The Secret Life of Bees by Sue Monk Kidd
My rating: 4 of 5 stars
I picked up a used copy of this book for less than a dollar, figuring I’d love it after stumbling across The Invention of Wings. I’m of two minds on this one, this one being a coming-of-age-discovering-the-feminine-divine story in the South, just after the 1964 Civil Rights Act has been signed into law.
What I liked: The writing is poetic. Kidd can turn a phrase, make me smell the honey, feel the thick humidity. The characters are well-developed and I loved them; the plotting and pacing are tight. The story pulled me in and kept me in; I had a hard time putting it down.

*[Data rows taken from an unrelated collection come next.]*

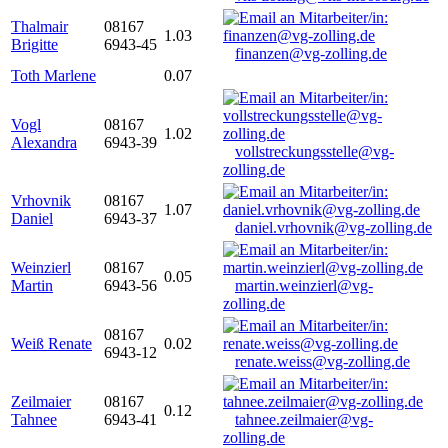
Thalmair
08167
1.03
Brigitte
6943-45
finanzen@vg-zolling.de
Toth Marlene
0.07
Vogl
08167
1.02
Alexandra
6943-39
vollstreckungsstelle@vg-
zolling.de
Vrhovnik
08167
1.07
Daniel
6943-37
daniel.vrhovnik@vg-zolling.de
Weinzierl
08167
0.05
Martin
6943-56
martin.weinzierl@vg-
zolling.de
08167
Weiß Renate
0.02
6943-12
renate.weiss@vg-zolling.de
Zeilmaier
08167
0.12
Tahnee
6943-41
tahnee.zeilmaier@vg-
zolling.de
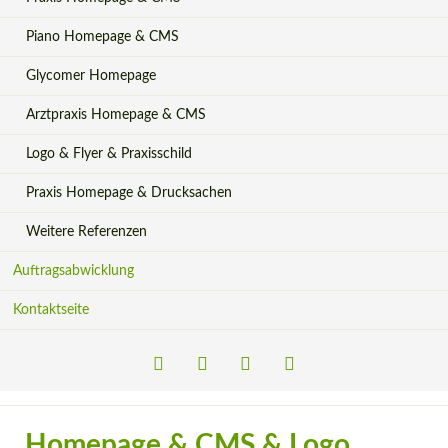
Piano Homepage & CMS
Glycomer Homepage
Arztpraxis Homepage & CMS
Logo & Flyer & Praxisschild
Praxis Homepage & Drucksachen
Weitere Referenzen
Auftragsabwicklung
Kontaktseite
LinkedIn
Xing
Facebook
Instagram
Homepage & CMS & Logo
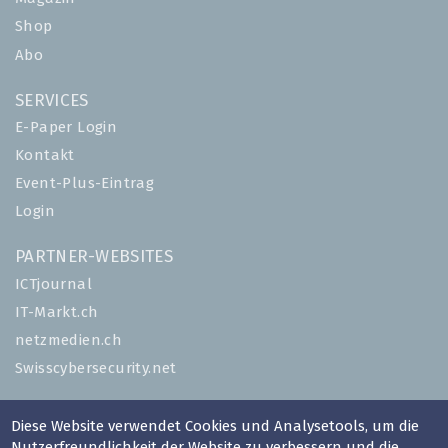
Shop
Abo
SERVICES
E-Paper Login
Kontakt
Event-Plus-Eintrag
Login
PARTNER-WEBSITES
ICTjournal
IT-Markt.ch
netzmedien.ch
Swisscybersecurity.net
© NETZMEDIEN AG 2026
Diese Website verwendet Cookies und Analysetools, um die
Impressum
Nutzerfreundlichkeit der Website zu verbessern und die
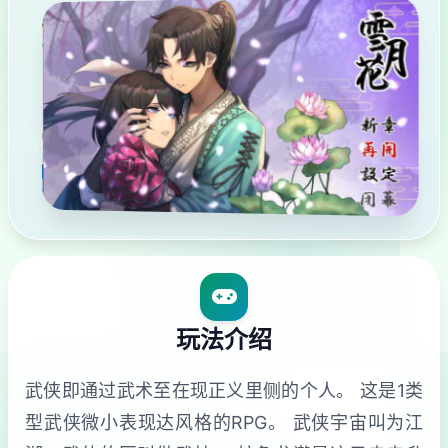
玩法介绍
武侠即通过武术至在现正义里侧的个人。 这是1类
型武侠微小表现达风格的RPG。 武侠宇宙叫为江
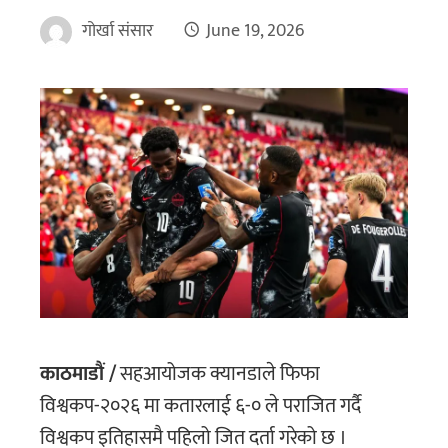
गोर्खा संसार
June 19, 2026
काठमाडौं /
सहआयोजक क्यानडाले फिफा
विश्वकप-२०२६ मा कतारलाई ६-० ले पराजित गर्दै
विश्वकप इतिहासमै पहिलो जित दर्ता गरेको छ ।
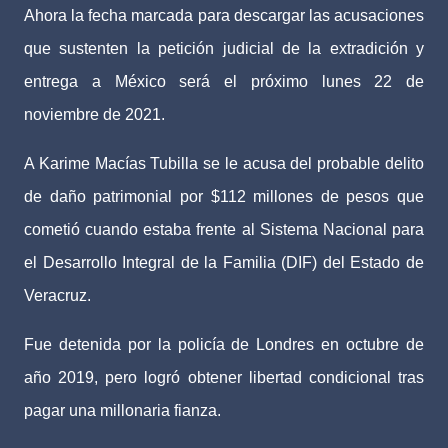
Ahora la fecha marcada para descargar las acusaciones
que sustenten la petición judicial de la extradición y
entrega a México será el próximo lunes 22 de
noviembre de 2021.
A Karime Macías Tubilla se le acusa del probable delito
de daño patrimonial por $112 millones de pesos que
cometió cuando estaba frente al Sistema Nacional para
el Desarrollo Integral de la Familia (DIF) del Estado de
Veracruz.
Fue detenida por la policía de Londres en octubre de
año 2019, pero logró obtener libertad condicional tras
pagar una millonaria fianza.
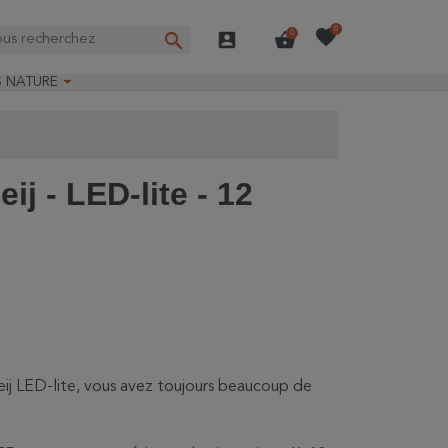
favorite
0
search
account_box
shopping_basket
0

S NATURE
e nature
ns longues
on Guide-Nature®
j - LED-lite - 12
ij LED-lite, vous avez toujours beaucoup de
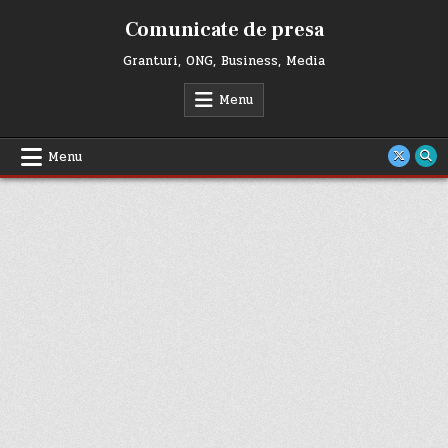
Skip
Comunicate de presa
to
content
Granturi, ONG, Business, Media
Menu
Menu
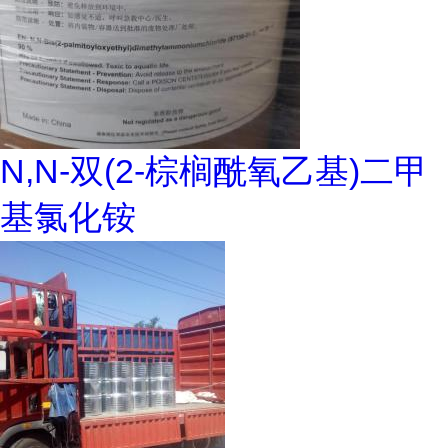
N,N-双(2-棕榈酰氧乙基)二甲
基氯化铵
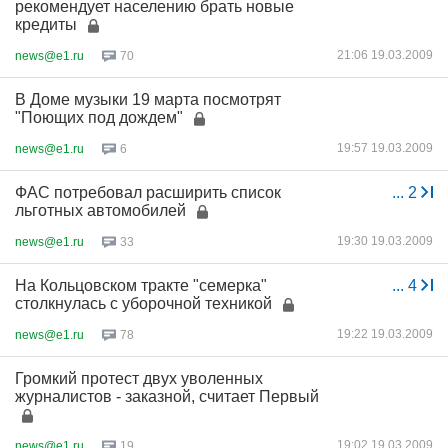
рекомендует населению брать новые
кредиты
21:06 19.03.2009
news@e1.ru
70
В Доме музыки 19 марта посмотрят
"Поющих под дождем"
19:57 19.03.2009
news@e1.ru
6
ФАС потребовал расширить список
...
2
льготных автомобилей
19:30 19.03.2009
news@e1.ru
33
На Кольцовском тракте "семерка"
...
4
столкнулась с уборочной техникой
19:22 19.03.2009
news@e1.ru
78
Громкий протест двух уволенных
журналистов - заказной, считает Первый
19:02 19.03.2009
news@e1.ru
19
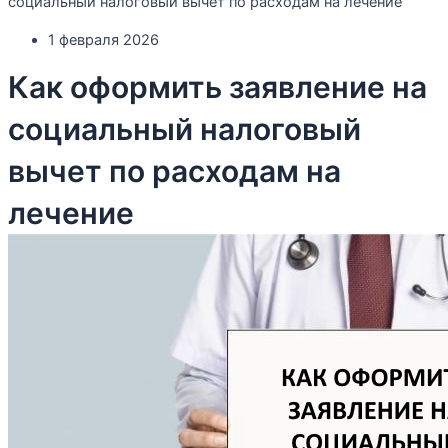
социальный налоговый вычет по расходам на лечение
1 февраля 2026
Как оформить заявление на
социальный налоговый
вычет по расходам на
лечение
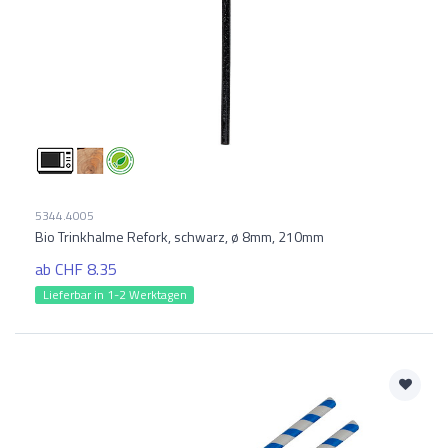
5344.4005
Bio Trinkhalme Refork, schwarz, ø 8mm, 210mm
ab CHF 8.35
Lieferbar in 1-2 Werktagen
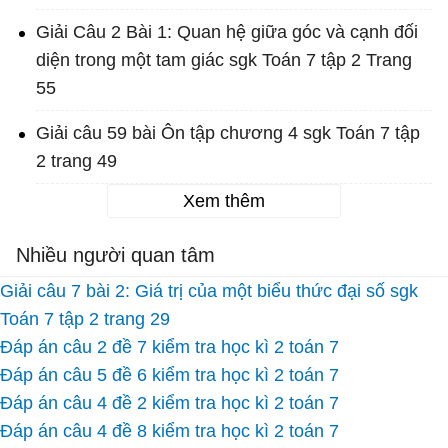
Giải Câu 2 Bài 1: Quan hệ giữa góc và cạnh đối
diện trong một tam giác sgk Toán 7 tập 2 Trang
55
Giải câu 59 bài Ôn tập chương 4 sgk Toán 7 tập
2 trang 49
Xem thêm
Nhiều người quan tâm
Giải câu 7 bài 2: Giá trị của một biểu thức đại số sgk
Toán 7 tập 2 trang 29
Đáp án câu 2 đề 7 kiểm tra học kì 2 toán 7
Đáp án câu 5 đề 6 kiểm tra học kì 2 toán 7
Đáp án câu 4 đề 2 kiểm tra học kì 2 toán 7
Đáp án câu 4 đề 8 kiểm tra học kì 2 toán 7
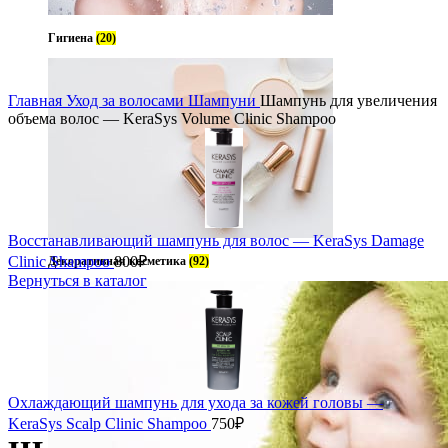
Гигиена
(20)
чить
Главная
Уход за волосами
Шампуни
Шампунь для увеличения
объема волос — KeraSys Volume Clinic Shampoo
Восстанавливающий шампунь для волос — KeraSys Damage
Clinic Shampoo
800
₽
Декоративная косметика
(92)
Вернуться в каталог
Охлаждающий шампунь для ухода за кожей головы —
KeraSys Scalp Clinic Shampoo
750
₽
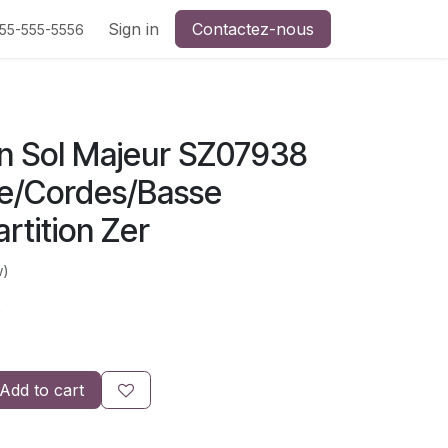
Sign in
Contactez-nous
555-555-5556
n Sol Majeur SZ07938
te/Cordes/Basse
rtition Zer
w)
)
Add to cart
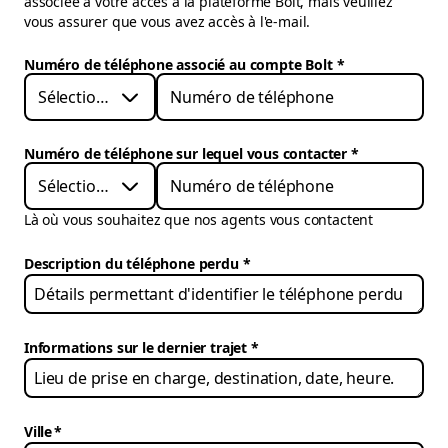
associée à votre accès à la plateforme Bolt, mais veuillez
vous assurer que vous avez accès à l'e-mail.
Numéro de téléphone associé au compte Bolt
*
Sélectionner
Numéro de téléphone sur lequel vous contacter
*
Sélectionner
Là où vous souhaitez que nos agents vous contactent
Description du téléphone perdu
Informations sur le dernier trajet
Ville
*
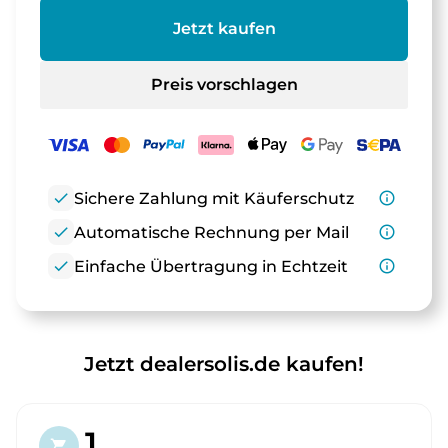
Jetzt kaufen
Preis vorschlagen
check
Sichere Zahlung mit Käuferschutz
info_outline
check
Automatische Rechnung per Mail
info_outline
check
Einfache Übertragung in Echtzeit
info_outline
Jetzt dealersolis.de kaufen!
1.
shopping_cart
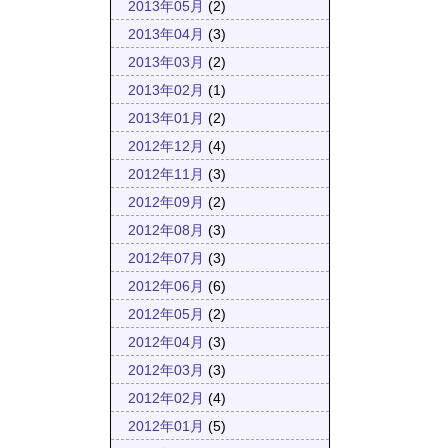
2013年05月
(2)
2013年04月
(3)
2013年03月
(2)
2013年02月
(1)
2013年01月
(2)
2012年12月
(4)
2012年11月
(3)
2012年09月
(2)
2012年08月
(3)
2012年07月
(3)
2012年06月
(6)
2012年05月
(2)
2012年04月
(3)
2012年03月
(3)
2012年02月
(4)
2012年01月
(5)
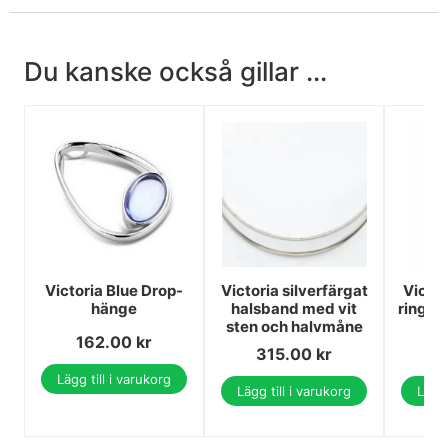
Du kanske också gillar ...
Victoria Blue Drop-
Victoria silverfärgat
Victor
hänge
halsband med vit
ring m
sten och halvmåne
162.00
kr
315.00
kr
3
Lägg till i varukorg
Lägg till i varukorg
Lägg 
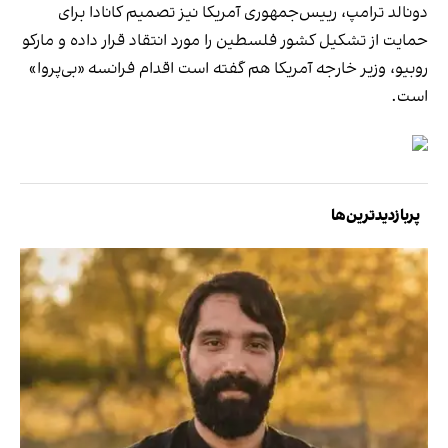
دونالد ترامپ، رییس‌جمهوری آمریکا نیز تصمیم کانادا برای
حمایت از تشکیل کشور فلسطین را مورد انتقاد قرار داده و مارکو
روبیو، وزیر خارجه آمریکا هم گفته است اقدام فرانسه «بی‌پروا»
است.
پربازدیدترین‌ها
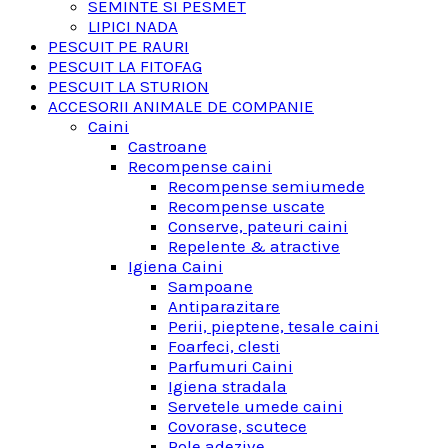
SEMINTE SI PESMET
LIPICI NADA
PESCUIT PE RAURI
PESCUIT LA FITOFAG
PESCUIT LA STURION
ACCESORII ANIMALE DE COMPANIE
Caini
Castroane
Recompense caini
Recompense semiumede
Recompense uscate
Conserve, pateuri caini
Repelente & atractive
Igiena Caini
Sampoane
Antiparazitare
Perii, pieptene, tesale caini
Foarfeci, clesti
Parfumuri Caini
Igiena stradala
Servetele umede caini
Covorase, scutece
Role adezive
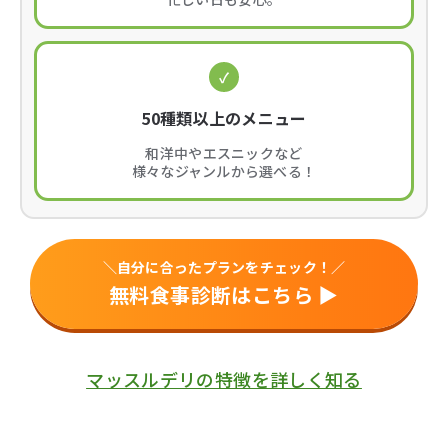
✓
50種類以上のメニュー
和洋中やエスニックなど
様々なジャンルから選べる！
＼自分に合ったプランをチェック！／
無料食事診断はこちら ▶︎
マッスルデリの特徴を詳しく知る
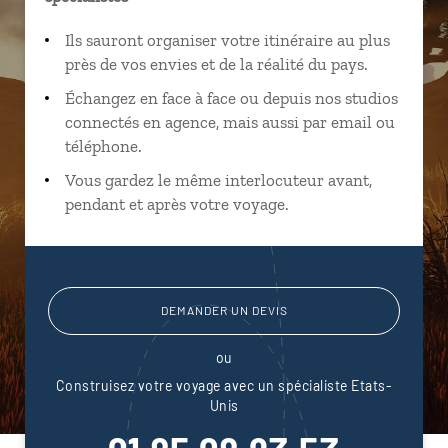
Ils sauront organiser votre itinéraire au plus
près de vos envies et de la réalité du pays.
Échangez en face à face ou depuis nos studios
connectés en agence, mais aussi par email ou
téléphone.
Vous gardez le même interlocuteur avant,
pendant et après votre voyage.
DEMANDER UN DEVIS
ou
Construisez votre voyage avec un spécialiste Etats-
Unis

What I didn’t like: I have a hard time picturing the scene with Zach and Lily in the truck going down as it did. I daresay a black boy, who has just gotten out of a pickup truck in which he was driving a white girl, and is now standing with a group of other black boys, one of whom has just thrown a broken bottle and drawn a white man’s blood, would certainly not be politely taken off to jail. I daresay he would have had the living shit beat out of him, at least once. The hatred and violence seemed written like a Monet landscape, like watching a violent storm through gauzy curtains. It is skillfully done, and it highlights the sense of peace and safety surrounding the pink Boatwright house, but I’m still not sure that works for me, romanticizing something as ugly as racism and basic human rights. I also didn’t care for the stereotyping. In this book, with few exceptions, white people are bad, black people are good; women are strong and nurturing and wise, men are abusive dickheads.
That’s not to say it’s not worth reading; it definitely is, for the wordsmithing alone. It just shied away from a tied-up-with-a-perfect-bow happy ending, which I appreciated; a good coming-of-age story does not magically lift away the protagonist’s struggles. The voice of the heroine, 14-year-old Lily, is very real, naive but not childish, full of longing and humor. The science and lore of bees are delightful, I loved the Black Madonna, and I really loved how they were intertwined into an earthy spirituality that needs no official church building. Do read it, but be aware you are looking at an ugly part of America’s history through pink-tinted lenses. Goodreads doesn’t allow half-stars, so this is rounded up to four.